◆ WORK INSTRUCTION
Would you count how many lines of the entries below include the word "cutting"? Give nothing but the number.

◆ Saved data entries
● ● ●

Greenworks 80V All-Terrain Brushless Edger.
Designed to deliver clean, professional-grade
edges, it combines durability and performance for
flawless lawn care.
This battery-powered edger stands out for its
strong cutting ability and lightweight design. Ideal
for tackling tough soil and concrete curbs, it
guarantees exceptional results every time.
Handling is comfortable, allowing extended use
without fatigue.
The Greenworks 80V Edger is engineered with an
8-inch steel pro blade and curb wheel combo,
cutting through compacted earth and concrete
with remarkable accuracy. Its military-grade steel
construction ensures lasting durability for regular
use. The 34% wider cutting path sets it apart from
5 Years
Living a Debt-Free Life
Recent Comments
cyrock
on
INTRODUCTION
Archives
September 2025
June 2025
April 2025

● ● ●

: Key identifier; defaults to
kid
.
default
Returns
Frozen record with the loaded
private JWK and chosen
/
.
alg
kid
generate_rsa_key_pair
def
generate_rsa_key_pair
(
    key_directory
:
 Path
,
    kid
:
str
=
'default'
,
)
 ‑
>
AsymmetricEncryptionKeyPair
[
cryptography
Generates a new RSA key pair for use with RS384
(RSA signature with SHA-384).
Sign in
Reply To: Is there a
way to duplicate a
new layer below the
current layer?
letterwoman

● ● ●

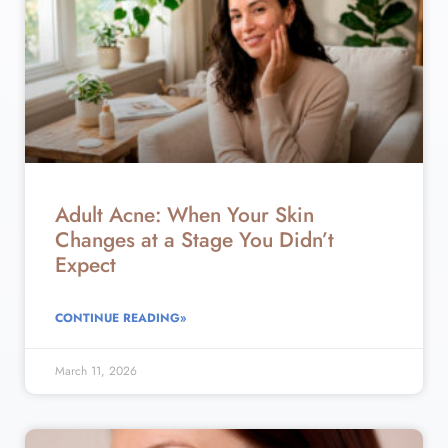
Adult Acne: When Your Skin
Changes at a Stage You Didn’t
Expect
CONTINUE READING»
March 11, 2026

● ● ●

◆ SOLVED PROBLEM
3